Biography

Call me a Prairie boy: I was born in Edmonton, spent formative years in Regina (Go, Lions band!), and settled in Winnipeg for high school (Kelvin) and university (U of Winnipeg), where I studied psychology and English.

Still moving eastward, I did graduate studies at York University, starting out in counselling but ending up in psycholinguistics. After my PhD I did a postdoc at the University of Colorado, studying text comprehension.

Then I had the good fortune to land a teaching position at St. Thomas University in Fredericton, New Brunswick. Over my thirty-seven years at STU, I taught cognitive psychology, research methods, statistics, introductory psychology, history of psychology, psychology of music…and probably one or two others.

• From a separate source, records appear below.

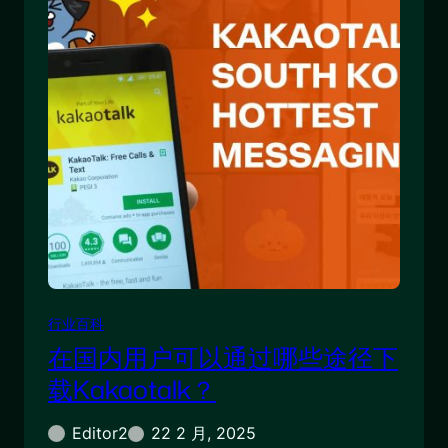
行业百科
在国内用户可以通过哪些途径下
载Kakaotalk？
Editor2
22 2 月, 2025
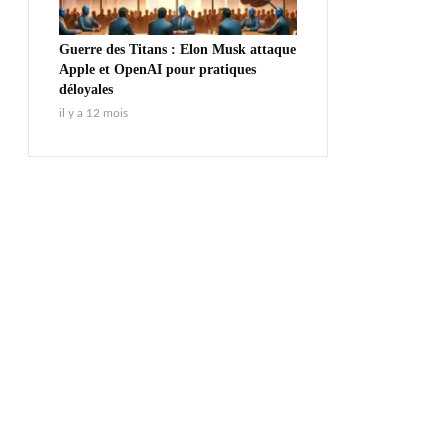
Guerre des Titans : Elon Musk attaque
Apple et OpenAI pour pratiques
déloyales
il y a 12 mois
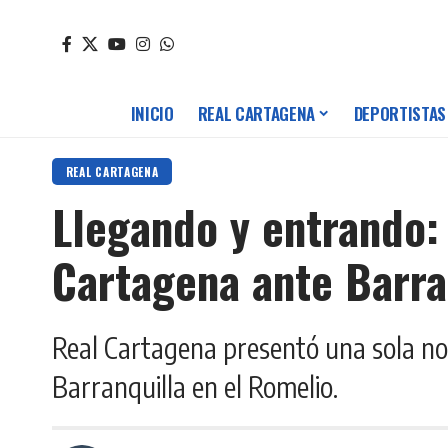
INICIO
REAL CARTAGENA
DEPORTISTAS
REAL CARTAGENA
Llegando y entrando:
Cartagena ante Barra
Real Cartagena presentó una sola no
Barranquilla en el Romelio.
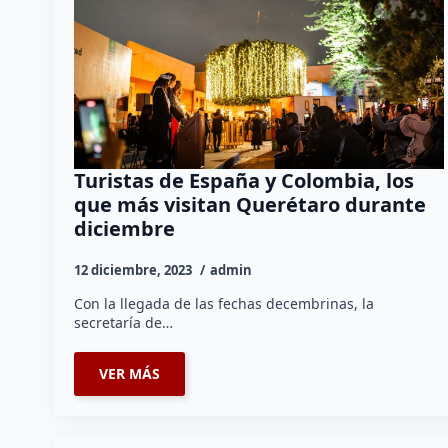
Turistas de España y Colombia, los
que más visitan Querétaro durante
diciembre
12 diciembre, 2023
admin
Con la llegada de las fechas decembrinas, la
secretaría de…
VER MÁS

As a teacher, what most emphasized—what I “professed”—was student writing (e.g., I normally required multiple drafts). Writing and reading were also the main topics of my scholarly work.

After retiring from teaching, I began a new career as a freelance academic editor. Distance courses through Ryerson University (copyediting, proofreading, fiction editing) were valuable for my editing know-how. Ongoing music performance (woodwinds, choral) has been (and continues to be) valuable for my sanity.

Given my background, it’s not surprising that most of the manuscripts I work with represent different genres of academic writing: journal articles, books, dissertations, book and grant proposals, and the like. Even so, my interests are alarmingly broad (I’m more fox than hedgehog), ranging from nonfiction trade books to fiction to web content.